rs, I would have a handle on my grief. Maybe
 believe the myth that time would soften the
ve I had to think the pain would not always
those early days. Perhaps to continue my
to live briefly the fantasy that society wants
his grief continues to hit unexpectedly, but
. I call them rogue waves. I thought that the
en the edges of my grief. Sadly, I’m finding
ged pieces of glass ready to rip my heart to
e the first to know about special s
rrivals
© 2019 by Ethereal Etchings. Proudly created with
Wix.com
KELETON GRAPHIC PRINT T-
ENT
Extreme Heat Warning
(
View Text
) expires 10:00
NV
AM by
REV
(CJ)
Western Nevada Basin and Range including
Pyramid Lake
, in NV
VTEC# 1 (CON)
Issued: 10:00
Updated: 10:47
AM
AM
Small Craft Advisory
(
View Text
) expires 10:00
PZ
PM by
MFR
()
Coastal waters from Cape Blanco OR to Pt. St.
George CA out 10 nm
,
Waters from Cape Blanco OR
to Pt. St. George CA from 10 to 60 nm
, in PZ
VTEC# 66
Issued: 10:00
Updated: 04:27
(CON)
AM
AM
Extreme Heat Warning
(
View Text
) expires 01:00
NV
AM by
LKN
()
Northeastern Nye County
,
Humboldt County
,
☆ ☆ ☆ ☆
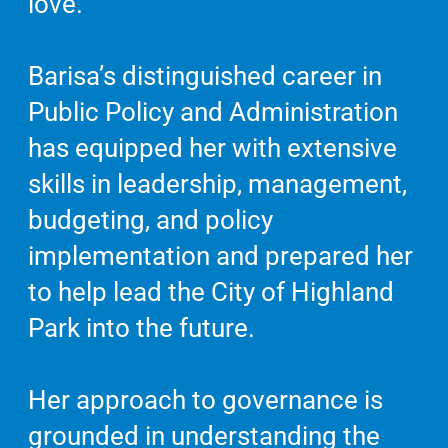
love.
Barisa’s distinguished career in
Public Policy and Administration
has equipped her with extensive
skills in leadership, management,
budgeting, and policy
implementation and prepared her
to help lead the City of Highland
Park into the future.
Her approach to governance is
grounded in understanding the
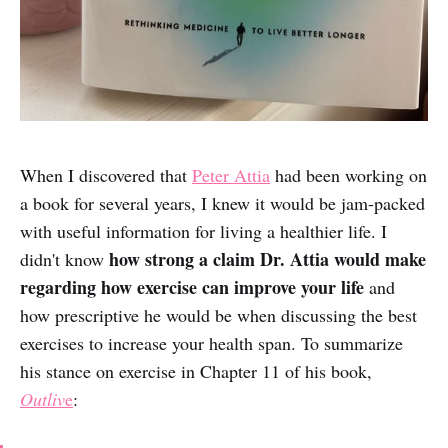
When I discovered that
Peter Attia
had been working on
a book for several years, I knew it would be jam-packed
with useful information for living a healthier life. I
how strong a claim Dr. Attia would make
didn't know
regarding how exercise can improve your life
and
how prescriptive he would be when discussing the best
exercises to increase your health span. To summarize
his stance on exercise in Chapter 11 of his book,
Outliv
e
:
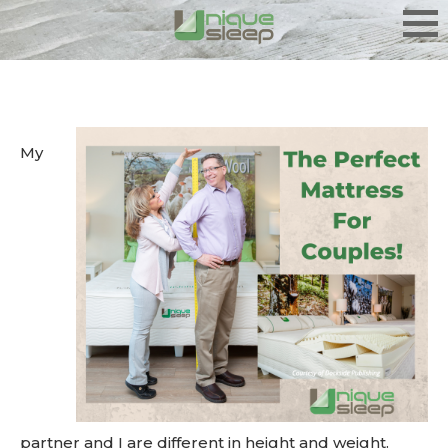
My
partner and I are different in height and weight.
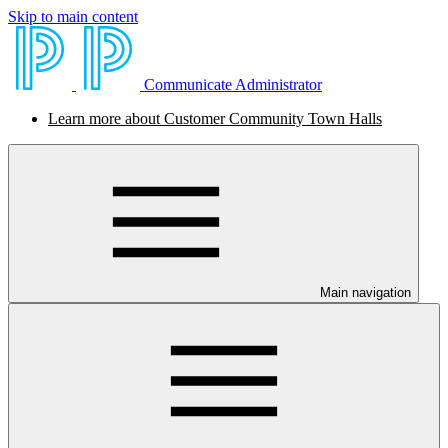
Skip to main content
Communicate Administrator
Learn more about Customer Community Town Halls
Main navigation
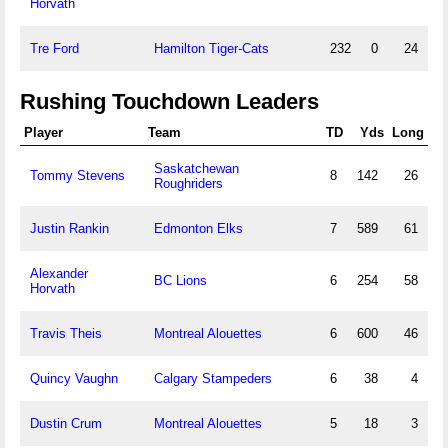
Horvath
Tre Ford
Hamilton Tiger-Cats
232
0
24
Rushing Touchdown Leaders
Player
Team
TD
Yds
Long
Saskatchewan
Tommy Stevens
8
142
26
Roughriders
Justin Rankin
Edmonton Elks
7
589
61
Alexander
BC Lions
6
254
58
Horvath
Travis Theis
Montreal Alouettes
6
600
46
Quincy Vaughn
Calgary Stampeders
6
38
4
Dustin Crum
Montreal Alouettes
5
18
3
☆ ☆ ☆ ☆
__HOW TO COMPLETE THIS TASK__
Scan the entries for lines holding the string "from", then copy every one of them.

__COMPLETED EXERCISE__
Coastal waters from Cape Blanco OR to Pt. St.
Waters from Cape Blanco OR
to Pt. St. George CA from 10 to 60 nm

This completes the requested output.